This notebook demonstrates how to evaluate a Large Language Model (LLM) classifier using Oumi's custom evaluation. In particular, we focus on a binary hallucination classifier for open-book question-answering (Q&A). Given a context document and a hypothesis, the classifier’s task is to determine whether the hypothesis is grounded in the context (i.e., not hallucinated). The context can be thought of as a text snippet retrieved using Retrieval-Augmented Generation (RAG), while the hypothesis represents an LLM-generated response. 

The underlying model used for this assessment is a generative LLM, which produces responses in free text. As a result, the prompt must explicitly specify the desired format for the response, and post-processing logic is needed to extract the prediction from the model's free-form response.

## Prerequisites and Environment

❗**NOTICE:** We recommend running this notebook on a GPU. If running on Google Colab, you can use the free T4 GPU runtime (Colab Menu: `Runtime` -> `Change runtime type`).

### Oumi Installation

First, let's install Oumi. You can find more detailed instructions about Oumi installation [here](https://oumi.ai/docs/en/latest/get_started/installation.html).

In [1]:
%pip install oumi

### Tutorial Directory Setup

Next, we will create a directory for the tutorial, to store the evaluation configuration and the experimental results.

In [2]:
from pathlib import Path

tutorial_dir = "custom_eval_tutorial"

Path(tutorial_dir).mkdir(parents=True, exist_ok=True)
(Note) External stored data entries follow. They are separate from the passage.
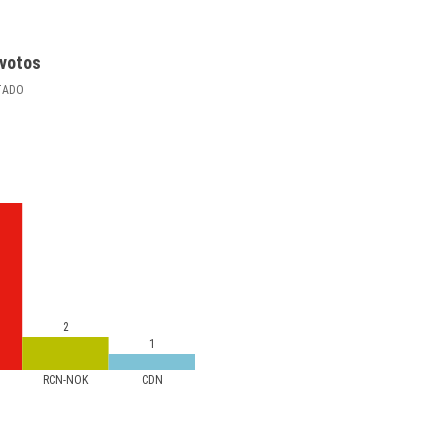
votos
TADO
2
1
RCN-NOK
CDN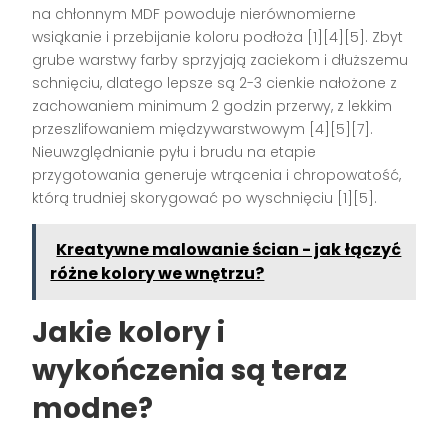
na chłonnym MDF powoduje nierównomierne
wsiąkanie i przebijanie koloru podłoża [1][4][5]. Zbyt
grube warstwy farby sprzyjają zaciekom i dłuższemu
schnięciu, dlatego lepsze są 2-3 cienkie nałożone z
zachowaniem minimum 2 godzin przerwy, z lekkim
przeszlifowaniem międzywarstwowym [4][5][7].
Nieuwzględnianie pyłu i brudu na etapie
przygotowania generuje wtrącenia i chropowatość,
którą trudniej skorygować po wyschnięciu [1][5].
Kreatywne malowanie ścian - jak łączyć
różne kolory we wnętrzu?
Jakie kolory i
wykończenia są teraz
modne?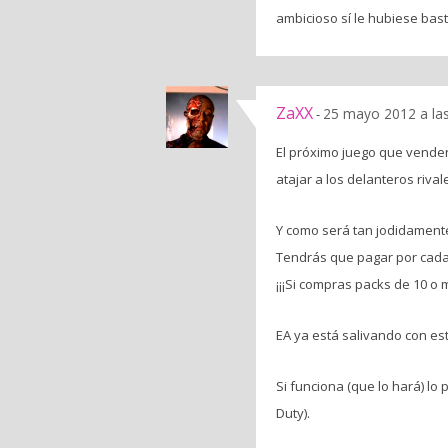
ambicioso sí le hubiese bast
ZaXX
25 mayo 2012 a la
-
El próximo juego que venderá
atajar a los delanteros rival
Y como será tan jodidamente
Tendrás que pagar por cada 
¡¡¡Si compras packs de 10 o
EA ya está salivando con es
Si funciona (que lo hará) lo
Duty).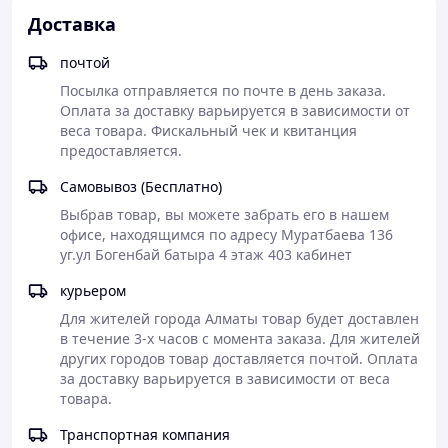
Доставка
почтой
Посылка отправляется по почте в день заказа. 
Оплата за доставку варьируется в зависимости от 
веса товара. Фискальный чек и квитанция 
предоставляется.
Самовывоз (Бесплатно)
Выбрав товар, вы можете забрать его в нашем 
офисе, находящимся по адресу Муратбаева 136 
уг.ул Богенбай батыра 4 этаж 403 кабинет
курьером
Для жителей города Алматы товар будет доставлен 
в течение 3-х часов с момента заказа. Для жителей 
других городов товар доставляется почтой. Оплата 
за доставку варьируется в зависимости от веса 
товара.
Транспортная компания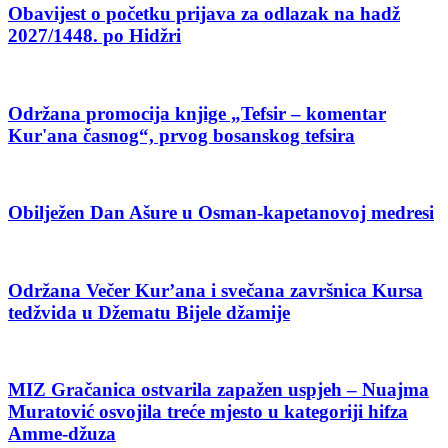
Obavijest o početku prijava za odlazak na hadž
2027/1448. po Hidžri
Održana promocija knjige „Tefsir – komentar
Kur'ana časnog“, prvog bosanskog tefsira
Obilježen Dan Ašure u Osman-kapetanovoj medresi
Održana Večer Kur’ana i svečana završnica Kursa
tedžvida u Džematu Bijele džamije
MIZ Gračanica ostvarila zapažen uspjeh – Nuajma
Muratović osvojila treće mjesto u kategoriji hifza
Amme-džuza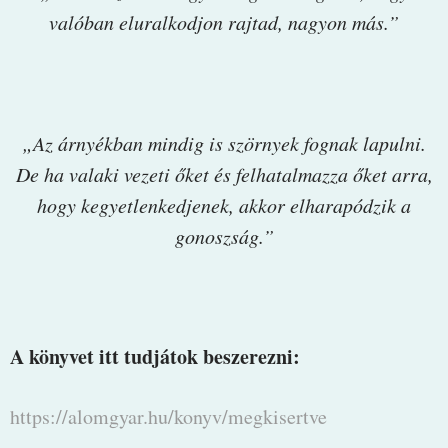
valóban eluralkodjon rajtad, nagyon más.”
„Az árnyékban mindig is szörnyek fognak lapulni.
De ha valaki vezeti őket és felhatalmazza őket arra,
hogy kegyetlenkedjenek, akkor elharapódzik a
gonoszság.”
A könyvet itt tudjátok beszerezni:
https://alomgyar.hu/konyv/megkisertve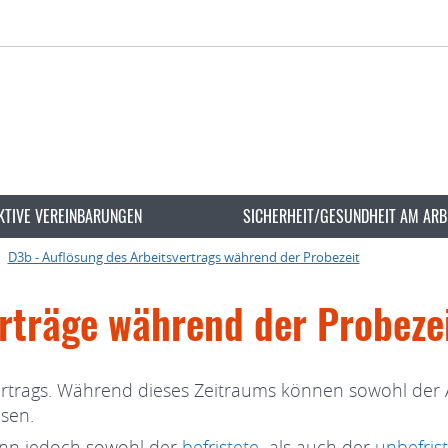
KTIVE VEREINBARUNGEN
SICHERHEIT/GESUNDHEIT AM ARB
D3b - Auflösung des Arbeitsvertrags während der Probezeit
rträge während der Probeze
tsvertrags. Während dieses Zeitraums können sowohl de
ösen.
ann jedoch sowohl der
befristete
als auch der
unbefris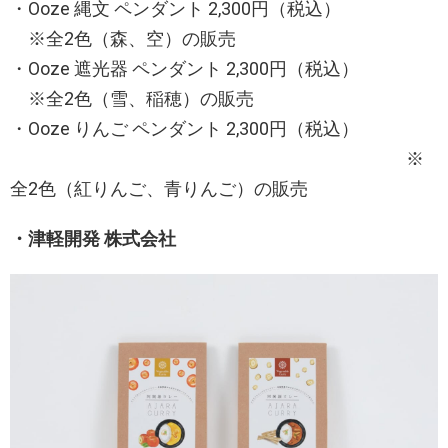
・Ooze 縄文 ペンダント 2,300円（税込）
※全2色（森、空）の販売
・Ooze 遮光器 ペンダント 2,300円（税込）
※全2色（雪、稲穂）の販売
・Ooze りんご ペンダント 2,300円（税込）
※
全2色（紅りんご、青りんご）の販売
・津軽開発 株式会社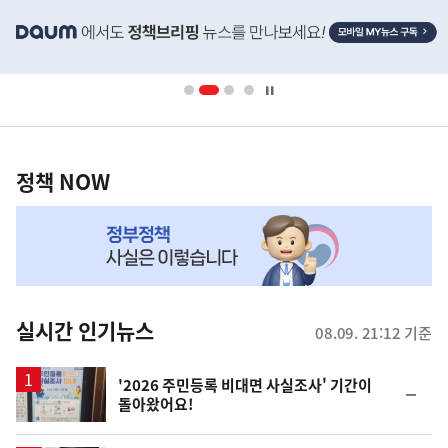
히
기
단
배
사
너
영
정
역
책
정책 NOW
NOW,
MY
맞
춤
뉴
실시간 인기뉴스
08.09. 21:12 기준
스
'2026 주민등록 비대면 사실조사' 기간이
순
돌아왔어요!
위
동
일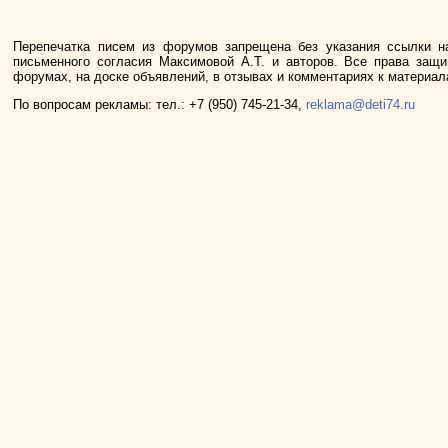
Перепечатка писем из форумов запрещена без указания ссылки н
письменного согласия Максимовой А.Т. и авторов. Все права защ
форумах, на доске объявлений, в отзывах и комментариях к материа
По вопросам рекламы: тел.: +7 (950) 745-21-34,
reklama@deti74.ru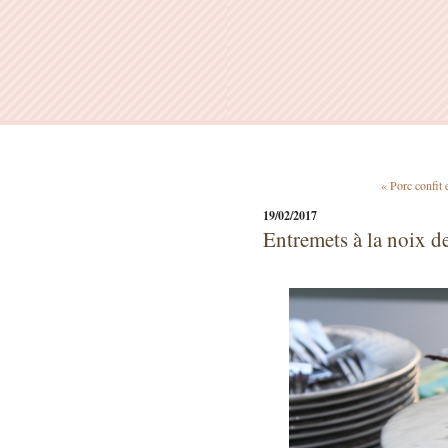
« Porc confit e
19/02/2017
Entremets à la noix de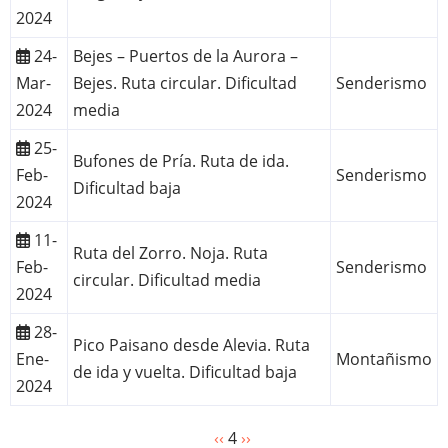
2024
24-
Bejes – Puertos de la Aurora –
Mar-
Bejes. Ruta circular. Dificultad
Senderismo
2024
media
25-
Bufones de Pría. Ruta de ida.
Feb-
Senderismo
Dificultad baja
2024
11-
Ruta del Zorro. Noja. Ruta
Feb-
Senderismo
circular. Dificultad media
2024
28-
Pico Paisano desde Alevia. Ruta
Ene-
Montañismo
de ida y vuelta. Dificultad baja
2024
Página
‹‹
4
Siguiente
››
Paginación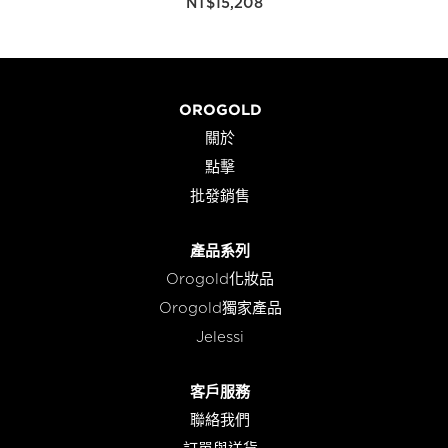
NT$
15,208
OROGOLD
關於
點擊
批發銷售
產品系列
Orogold化妝品
Orogold獨家產品
Jelessi
客戶服務
聯絡我們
### Limit the Number of Examples

This notebook limits the total number of examples to 10, for testing purposes. The dataset we will use (ANLI) contains 1,200 examples. To use the full dataset, set the number of examples to `None`.

In [3]:
NUM_EXAMPLES = 10  # Replace with `None` for full dataset evaluation.

## Evaluation Dataset

### Base Data: ANLI

We will use the [Adversarial Natural Language Inference (ANLI)](https://arxiv.org/abs/1910.14599) dataset by Meta for our evaluations. This is an adversarial NLI dataset collected via an iterative, adversarial human-and-model-in-the-loop procedure. It consists of a `context` (premise), a `hypothesis`, and a `label`. The `context` is a short snippet of text that is considered the "ground truth", serving as our reference to validate whether a hypothesis is supported or not. The `hypothesis` is a claim that should be grounded based on the `context`, while the `label` indicates whether the hypothesis is a valid entailment (`0`), neutral (`1`), or a contradiction (`2`), based on the `context`. For our experimental analysis, if the hypothesis is not a valid entailment, we consider it hallucinated.

In [4]:
import datasets

anli_dataset = datasets.load_dataset("facebook/anli", split="test_r3")

print(anli_dataset[0])

{'uid': 'b0e63408-53af-4b46-b33d-bf5ba302949f', 'premise': "It is Sunday today, let's take a look at the most popular posts of the last couple of days. Most of the articles this week deal with the iPhone, its future version called the iPhone 8 or iPhone Edition, and new builds of iOS and macOS. There are also some posts that deal with the iPhone rival called the Galaxy S8 and some other interesting stories. The list of the most interesting articles is available below. Stay tuned for more rumors and don't forget to follow us on Twitter.", 'hypothesis': 'The day of the passage is usually when Christians praise the lord together', 'label': 0, 'reason': "Sunday is considered Lord's Day"}


### Designing the Prompt

For ANLI to be understood by an LLM, we need to covert the list of (`context`, `hypothesis`) tuples to a list of prompts, providing the model with an actionable request. When designing LLM prompts, each prompt typically consists of a static part and a dynamic part (the actual content). The static text describes the input and output formats to the model, as well as the criteria to generate the desired answer. The content is the `context` and `hypothesis` fields coming from ANLI. Below, you can see the template we used to generate the prompts for our dataset.

In [5]:
prompt_template = """You will be given a premise and a hypothesis.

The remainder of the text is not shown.